§ **WORK ORDER**: Take the lines below between the one holding "Uncategorized" and the one holding "Раз ты так…", inclusive, and copy them exactly. Add nothing.
──────
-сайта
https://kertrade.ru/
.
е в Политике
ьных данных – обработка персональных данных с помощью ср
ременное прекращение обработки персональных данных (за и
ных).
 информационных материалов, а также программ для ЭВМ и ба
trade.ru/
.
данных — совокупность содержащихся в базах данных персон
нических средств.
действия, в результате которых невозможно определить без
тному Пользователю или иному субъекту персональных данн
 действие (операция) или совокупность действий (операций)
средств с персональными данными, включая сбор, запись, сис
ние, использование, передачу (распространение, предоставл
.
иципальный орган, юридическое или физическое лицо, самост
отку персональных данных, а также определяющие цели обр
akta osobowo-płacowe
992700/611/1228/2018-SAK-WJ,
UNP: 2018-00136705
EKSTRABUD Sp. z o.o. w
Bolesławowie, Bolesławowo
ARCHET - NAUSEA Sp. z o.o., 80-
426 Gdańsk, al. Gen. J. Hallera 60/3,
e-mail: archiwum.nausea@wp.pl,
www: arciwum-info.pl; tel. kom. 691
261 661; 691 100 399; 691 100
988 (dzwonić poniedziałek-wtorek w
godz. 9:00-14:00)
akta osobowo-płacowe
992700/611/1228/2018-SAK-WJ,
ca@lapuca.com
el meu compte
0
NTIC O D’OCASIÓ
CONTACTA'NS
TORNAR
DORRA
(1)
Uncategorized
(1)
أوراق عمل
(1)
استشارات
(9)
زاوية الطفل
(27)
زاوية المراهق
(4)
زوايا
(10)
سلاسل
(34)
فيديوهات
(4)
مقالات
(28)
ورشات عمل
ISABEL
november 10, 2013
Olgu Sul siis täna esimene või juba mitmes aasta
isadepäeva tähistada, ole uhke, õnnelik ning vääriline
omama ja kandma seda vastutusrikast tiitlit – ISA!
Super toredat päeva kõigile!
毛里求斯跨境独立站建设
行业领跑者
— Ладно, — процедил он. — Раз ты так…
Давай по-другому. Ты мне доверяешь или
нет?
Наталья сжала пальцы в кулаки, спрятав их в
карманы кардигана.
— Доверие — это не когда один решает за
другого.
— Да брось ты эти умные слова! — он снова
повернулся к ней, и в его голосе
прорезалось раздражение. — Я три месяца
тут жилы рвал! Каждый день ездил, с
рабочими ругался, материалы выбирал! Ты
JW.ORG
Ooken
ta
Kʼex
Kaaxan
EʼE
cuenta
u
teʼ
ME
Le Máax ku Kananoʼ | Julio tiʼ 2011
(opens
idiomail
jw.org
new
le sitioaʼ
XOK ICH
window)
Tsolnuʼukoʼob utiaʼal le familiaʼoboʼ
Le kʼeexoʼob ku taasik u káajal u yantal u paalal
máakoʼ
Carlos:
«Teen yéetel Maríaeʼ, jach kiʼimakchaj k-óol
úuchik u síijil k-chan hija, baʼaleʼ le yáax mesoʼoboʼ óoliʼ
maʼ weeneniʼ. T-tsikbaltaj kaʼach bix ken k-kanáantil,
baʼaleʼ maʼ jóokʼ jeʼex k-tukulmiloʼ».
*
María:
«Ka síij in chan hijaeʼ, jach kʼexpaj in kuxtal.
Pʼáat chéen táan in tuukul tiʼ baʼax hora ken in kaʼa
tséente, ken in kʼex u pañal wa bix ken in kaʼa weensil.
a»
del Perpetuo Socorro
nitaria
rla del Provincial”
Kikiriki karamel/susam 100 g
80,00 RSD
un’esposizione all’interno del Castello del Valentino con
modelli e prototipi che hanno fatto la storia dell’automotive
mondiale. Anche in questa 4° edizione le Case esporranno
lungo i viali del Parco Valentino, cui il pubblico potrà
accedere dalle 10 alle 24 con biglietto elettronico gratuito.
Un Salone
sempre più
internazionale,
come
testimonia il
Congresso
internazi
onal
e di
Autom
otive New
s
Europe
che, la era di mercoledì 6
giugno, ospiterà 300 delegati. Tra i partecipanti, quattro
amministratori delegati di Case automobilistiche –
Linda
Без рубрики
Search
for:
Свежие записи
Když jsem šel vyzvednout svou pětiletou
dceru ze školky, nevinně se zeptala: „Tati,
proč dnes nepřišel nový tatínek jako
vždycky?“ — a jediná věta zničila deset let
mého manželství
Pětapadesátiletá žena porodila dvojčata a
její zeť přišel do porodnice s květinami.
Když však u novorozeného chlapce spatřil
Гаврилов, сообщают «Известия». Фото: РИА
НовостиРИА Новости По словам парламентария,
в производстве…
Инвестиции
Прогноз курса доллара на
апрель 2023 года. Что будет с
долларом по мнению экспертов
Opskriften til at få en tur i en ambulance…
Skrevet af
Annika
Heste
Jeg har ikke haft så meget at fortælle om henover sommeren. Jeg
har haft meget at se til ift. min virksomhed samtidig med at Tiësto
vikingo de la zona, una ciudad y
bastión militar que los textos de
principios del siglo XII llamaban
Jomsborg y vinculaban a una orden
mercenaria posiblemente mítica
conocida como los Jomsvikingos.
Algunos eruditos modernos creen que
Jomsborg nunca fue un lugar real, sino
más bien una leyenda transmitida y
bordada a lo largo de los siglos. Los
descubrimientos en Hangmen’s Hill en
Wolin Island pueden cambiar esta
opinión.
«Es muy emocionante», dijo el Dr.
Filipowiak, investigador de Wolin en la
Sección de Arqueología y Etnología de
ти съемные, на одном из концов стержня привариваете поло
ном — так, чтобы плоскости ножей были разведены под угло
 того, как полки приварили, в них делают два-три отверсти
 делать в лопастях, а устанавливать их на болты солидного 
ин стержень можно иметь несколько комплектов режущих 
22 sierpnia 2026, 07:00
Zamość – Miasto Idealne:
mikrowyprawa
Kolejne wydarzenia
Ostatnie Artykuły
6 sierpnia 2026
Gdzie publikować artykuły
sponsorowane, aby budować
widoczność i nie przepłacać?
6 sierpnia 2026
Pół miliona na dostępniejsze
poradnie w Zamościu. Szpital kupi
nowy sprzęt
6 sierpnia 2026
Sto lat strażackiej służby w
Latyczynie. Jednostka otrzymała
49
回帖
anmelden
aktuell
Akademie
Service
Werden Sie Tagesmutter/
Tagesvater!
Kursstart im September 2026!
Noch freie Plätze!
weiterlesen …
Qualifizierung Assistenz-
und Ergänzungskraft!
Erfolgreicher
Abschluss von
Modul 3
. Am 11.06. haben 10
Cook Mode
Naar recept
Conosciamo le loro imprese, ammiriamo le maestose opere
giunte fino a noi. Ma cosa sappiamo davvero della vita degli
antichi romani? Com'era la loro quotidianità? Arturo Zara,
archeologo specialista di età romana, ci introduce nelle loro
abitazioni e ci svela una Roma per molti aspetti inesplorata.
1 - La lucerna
──────
§ **ANSWER BELOW**:
Uncategorized
(1)
أوراق عمل
(1)
استشارات
(9)
زاوية الطفل
(27)
زاوية المراهق
(4)
زوايا
(10)
سلاسل
(34)
فيديوهات
(4)
مقالات
(28)
ورشات عمل
ISABEL
november 10, 2013
Olgu Sul siis täna esimene või juba mitmes aasta
isadepäeva tähistada, ole uhke, õnnelik ning vääriline
omama ja kandma seda vastutusrikast tiitlit – ISA!
Super toredat päeva kõigile!
毛里求斯跨境独立站建设
行业领跑者
— Ладно, — процедил он. — Раз ты так…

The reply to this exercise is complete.